(SOURCE DATA Opens)

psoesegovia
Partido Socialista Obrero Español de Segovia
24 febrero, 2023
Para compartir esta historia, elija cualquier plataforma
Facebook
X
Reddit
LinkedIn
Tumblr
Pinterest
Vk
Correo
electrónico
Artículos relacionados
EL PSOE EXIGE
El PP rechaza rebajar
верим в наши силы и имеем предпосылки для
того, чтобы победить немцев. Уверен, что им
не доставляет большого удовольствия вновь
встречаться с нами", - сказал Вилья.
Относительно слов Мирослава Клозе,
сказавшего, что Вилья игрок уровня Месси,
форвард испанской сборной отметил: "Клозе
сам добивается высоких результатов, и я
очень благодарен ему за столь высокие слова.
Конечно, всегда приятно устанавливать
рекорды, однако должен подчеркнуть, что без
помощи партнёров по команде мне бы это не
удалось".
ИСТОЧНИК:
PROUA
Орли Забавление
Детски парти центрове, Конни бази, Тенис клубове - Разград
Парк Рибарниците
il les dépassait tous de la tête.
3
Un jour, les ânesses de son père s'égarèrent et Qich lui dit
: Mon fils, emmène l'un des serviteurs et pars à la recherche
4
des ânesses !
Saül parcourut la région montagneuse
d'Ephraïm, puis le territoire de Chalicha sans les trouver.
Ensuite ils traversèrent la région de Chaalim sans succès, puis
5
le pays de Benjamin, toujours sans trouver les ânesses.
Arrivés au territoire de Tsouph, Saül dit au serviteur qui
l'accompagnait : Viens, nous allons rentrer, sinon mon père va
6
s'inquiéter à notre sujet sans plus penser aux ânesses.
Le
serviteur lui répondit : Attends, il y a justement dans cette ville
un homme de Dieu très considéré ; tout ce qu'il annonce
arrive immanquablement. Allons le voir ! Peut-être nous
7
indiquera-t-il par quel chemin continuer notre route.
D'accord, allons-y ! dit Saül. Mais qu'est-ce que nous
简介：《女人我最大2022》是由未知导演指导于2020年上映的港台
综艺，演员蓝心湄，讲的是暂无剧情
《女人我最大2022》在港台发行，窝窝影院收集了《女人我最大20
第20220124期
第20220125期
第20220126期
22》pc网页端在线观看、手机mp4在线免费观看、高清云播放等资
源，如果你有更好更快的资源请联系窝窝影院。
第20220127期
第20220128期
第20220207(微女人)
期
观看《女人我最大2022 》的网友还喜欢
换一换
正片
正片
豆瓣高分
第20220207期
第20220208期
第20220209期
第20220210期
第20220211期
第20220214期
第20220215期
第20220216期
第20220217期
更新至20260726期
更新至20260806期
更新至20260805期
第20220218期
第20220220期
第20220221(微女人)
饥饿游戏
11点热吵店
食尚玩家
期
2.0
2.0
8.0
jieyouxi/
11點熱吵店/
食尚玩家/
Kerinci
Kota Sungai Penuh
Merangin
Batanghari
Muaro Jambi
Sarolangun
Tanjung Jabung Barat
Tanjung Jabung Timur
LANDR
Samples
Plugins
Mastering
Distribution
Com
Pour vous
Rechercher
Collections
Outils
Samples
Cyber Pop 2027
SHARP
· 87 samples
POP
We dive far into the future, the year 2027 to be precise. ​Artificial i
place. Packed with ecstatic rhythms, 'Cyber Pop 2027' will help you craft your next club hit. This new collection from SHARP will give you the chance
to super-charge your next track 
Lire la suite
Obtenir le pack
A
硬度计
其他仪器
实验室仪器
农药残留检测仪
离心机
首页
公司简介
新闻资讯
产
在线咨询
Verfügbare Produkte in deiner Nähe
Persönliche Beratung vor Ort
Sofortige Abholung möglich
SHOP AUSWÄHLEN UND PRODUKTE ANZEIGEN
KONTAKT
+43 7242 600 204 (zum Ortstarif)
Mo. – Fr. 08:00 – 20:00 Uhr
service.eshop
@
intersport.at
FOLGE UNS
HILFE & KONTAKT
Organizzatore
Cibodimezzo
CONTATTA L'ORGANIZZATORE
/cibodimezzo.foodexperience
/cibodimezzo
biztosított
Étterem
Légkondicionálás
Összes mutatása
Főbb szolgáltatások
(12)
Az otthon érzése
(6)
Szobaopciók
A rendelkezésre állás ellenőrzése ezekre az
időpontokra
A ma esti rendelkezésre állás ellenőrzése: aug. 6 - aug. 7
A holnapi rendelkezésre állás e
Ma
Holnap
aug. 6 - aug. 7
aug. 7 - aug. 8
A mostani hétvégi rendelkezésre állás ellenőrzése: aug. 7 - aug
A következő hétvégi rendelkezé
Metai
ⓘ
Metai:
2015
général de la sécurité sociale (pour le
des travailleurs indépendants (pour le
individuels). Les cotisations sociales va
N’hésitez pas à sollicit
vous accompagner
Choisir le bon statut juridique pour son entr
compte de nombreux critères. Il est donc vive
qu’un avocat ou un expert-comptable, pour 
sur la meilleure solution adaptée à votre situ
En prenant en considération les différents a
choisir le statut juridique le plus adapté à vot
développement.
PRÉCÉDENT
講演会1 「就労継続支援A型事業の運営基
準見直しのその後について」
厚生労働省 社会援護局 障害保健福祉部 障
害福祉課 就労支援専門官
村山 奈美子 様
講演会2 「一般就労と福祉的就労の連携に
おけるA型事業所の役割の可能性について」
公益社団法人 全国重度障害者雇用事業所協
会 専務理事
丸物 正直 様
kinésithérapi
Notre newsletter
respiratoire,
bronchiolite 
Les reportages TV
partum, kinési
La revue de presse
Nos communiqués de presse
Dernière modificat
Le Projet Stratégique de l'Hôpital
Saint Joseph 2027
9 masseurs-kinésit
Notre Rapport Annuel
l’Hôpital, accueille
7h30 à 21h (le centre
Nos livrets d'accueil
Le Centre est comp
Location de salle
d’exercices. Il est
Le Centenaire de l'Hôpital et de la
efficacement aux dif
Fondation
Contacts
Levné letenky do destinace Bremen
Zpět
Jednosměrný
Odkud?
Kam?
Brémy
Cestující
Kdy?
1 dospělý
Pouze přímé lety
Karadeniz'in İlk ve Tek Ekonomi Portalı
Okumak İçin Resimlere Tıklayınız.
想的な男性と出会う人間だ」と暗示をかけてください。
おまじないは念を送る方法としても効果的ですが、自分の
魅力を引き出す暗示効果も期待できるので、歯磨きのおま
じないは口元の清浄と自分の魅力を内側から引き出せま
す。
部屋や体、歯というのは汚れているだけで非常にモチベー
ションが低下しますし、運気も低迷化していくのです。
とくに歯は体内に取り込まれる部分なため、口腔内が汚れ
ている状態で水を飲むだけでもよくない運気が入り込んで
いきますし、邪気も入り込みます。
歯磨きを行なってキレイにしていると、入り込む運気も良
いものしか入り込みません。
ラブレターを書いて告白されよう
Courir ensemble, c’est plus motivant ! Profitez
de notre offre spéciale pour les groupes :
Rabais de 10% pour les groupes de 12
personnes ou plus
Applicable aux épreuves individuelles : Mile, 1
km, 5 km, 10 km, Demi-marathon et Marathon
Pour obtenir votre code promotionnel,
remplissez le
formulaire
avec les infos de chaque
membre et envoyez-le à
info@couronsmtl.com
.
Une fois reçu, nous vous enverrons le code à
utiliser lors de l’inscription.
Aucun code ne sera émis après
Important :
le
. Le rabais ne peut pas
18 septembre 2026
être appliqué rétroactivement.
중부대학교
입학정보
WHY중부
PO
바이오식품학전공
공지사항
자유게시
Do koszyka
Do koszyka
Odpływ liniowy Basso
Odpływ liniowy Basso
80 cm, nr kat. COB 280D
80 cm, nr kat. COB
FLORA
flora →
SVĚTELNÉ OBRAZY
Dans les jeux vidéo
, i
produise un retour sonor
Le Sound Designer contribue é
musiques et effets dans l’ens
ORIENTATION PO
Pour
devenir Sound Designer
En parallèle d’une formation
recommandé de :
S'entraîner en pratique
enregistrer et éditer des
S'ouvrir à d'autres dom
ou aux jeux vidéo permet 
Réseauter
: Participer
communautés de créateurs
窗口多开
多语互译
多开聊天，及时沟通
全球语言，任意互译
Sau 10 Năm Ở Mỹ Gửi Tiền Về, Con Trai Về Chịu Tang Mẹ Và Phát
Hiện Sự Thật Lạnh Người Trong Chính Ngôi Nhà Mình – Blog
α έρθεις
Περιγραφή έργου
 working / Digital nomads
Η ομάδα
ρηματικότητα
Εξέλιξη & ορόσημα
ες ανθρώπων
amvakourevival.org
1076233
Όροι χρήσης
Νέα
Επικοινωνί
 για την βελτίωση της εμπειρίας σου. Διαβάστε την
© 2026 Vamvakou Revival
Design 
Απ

(SOURCE DATA Closes)

-- REQUIRED ACTION --
Extract each line from the entries above that contains the string "code".

-- FINISHED EXERCISE --
Pour obtenir votre code promotionnel,
Une fois reçu, nous vous enverrons le code à
Aucun code ne sera émis après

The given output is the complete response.